Abbey Life - Abbey Park - Evesham, Worcestershire
Posted by: SMacB
N 52° 05.475 W 001° 56.765
30U E 572203 N 5771710
A mural depicting abbey life in the 13th century in a shelter in Abbey Park, Evesham.
Waymark Code: WMZKEN
Location: West Midlands, United Kingdom
Date Posted: 11/24/2018
Views: 1
A mural depicting abbey life in the 13th century in a shelter in Abbey Park, Evesham.
The mural consists of three panels, each showing a scene of life on the abbey estate. A monk picking grapes, a monk fishing, and a monk harvesting wheat.
An info board a little further into the park (
visit link) tells a little more about the abbey estates and farmlands.
"During the life of the abbey there were three fishponds. The ponds would have been carefully managed for breeding fish for the table. These would have included perch, pike, breem and eels. Water supplying the fish ponds would have been diverted from the river. Sometimes the ponds would have been drained in order to clean them and maintain their banks. This was also an opportunity to catch fish, which would otherwise have been caught in nets or traps.

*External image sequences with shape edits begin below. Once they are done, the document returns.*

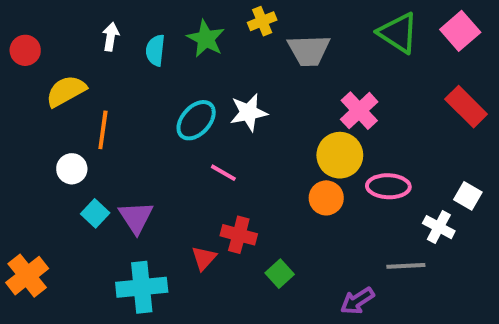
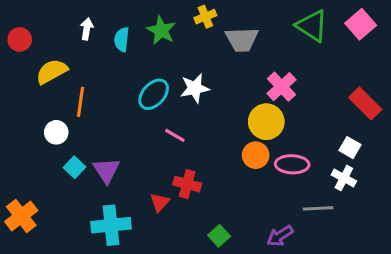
red rectangle: (466, 107) -> (365, 103), moved
pink ellipse: (388, 186) -> (292, 164), moved
white square: (468, 196) -> (350, 148), moved
green square: (280, 274) -> (219, 236), moved

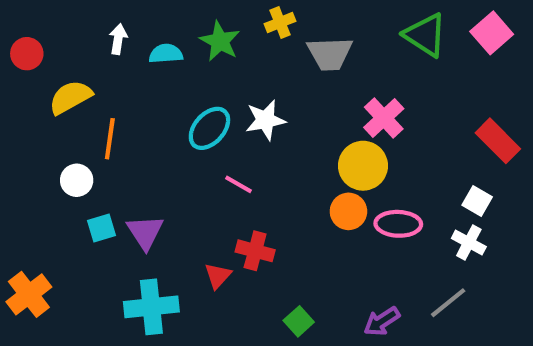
cyan semicircle: (122, 39) -> (166, 54), turned 80
cyan square: (74, 167) -> (102, 228), turned 30
gray line: (318, 208) -> (448, 303), moved, turned -36

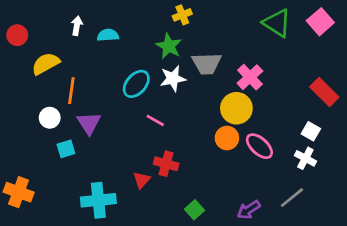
green star: (220, 41) -> (169, 46), moved
gray trapezoid: (330, 54) -> (207, 64), moved
pink ellipse: (398, 224) -> (259, 146), turned 40
purple triangle: (145, 232) -> (89, 123), moved
orange cross: (29, 294) -> (19, 192), turned -32

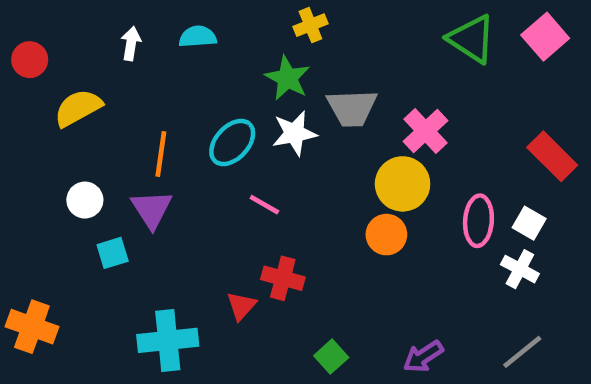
cyan semicircle: (108, 35) -> (198, 37), moved
orange line: (71, 91) -> (161, 154), moved
pink ellipse: (259, 146) -> (478, 221), moved, turned 52
gray line: (292, 198) -> (522, 352), moved

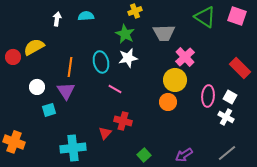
pink square: (545, 37) -> (237, 16), turned -30
red circle: (30, 60) -> (13, 57), moved
gray trapezoid: (352, 108) -> (164, 33), moved
cyan ellipse: (232, 142) -> (101, 62), turned -55

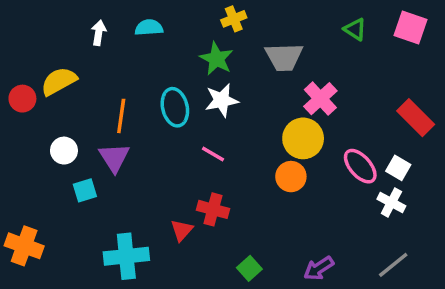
green triangle: (205, 17) -> (355, 29), size x0.6
pink line: (115, 89) -> (213, 154), moved
pink ellipse: (208, 96) -> (360, 166), turned -45

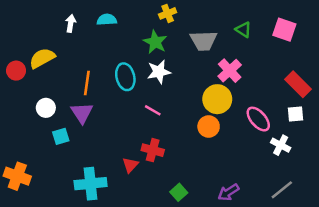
pink square: (410, 28) -> (284, 30), moved
green triangle: (355, 29) -> (243, 30), moved
white square: (398, 168) -> (296, 114), moved, turned -35

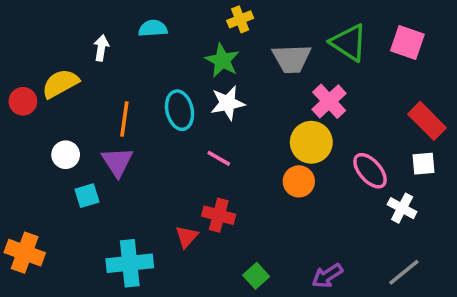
white arrow: (71, 23) -> (101, 48), moved
green triangle: (243, 30) -> (349, 43), size x1.6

As well as the fishponds, the Abbey produced food and raw materials on their own land. The Abbey's home farm or Barton lay to the south of the Almonry. Here there would have been barns, stables, kitchens and brew houses.
Evesham Abbey was one of the most prosperous landowners in England. The Abbey owned a great deal of farmland, orchards, vineyards and woodland in the Vale of Evesham. It's farms or 'granges' would have contained tithe-barns, granaries, storehouses, fisheries and dovecotes. Further afield, the Abbey owned properties in Worcetershire, Gloucestershire, Northamptonshire and Warwickshire."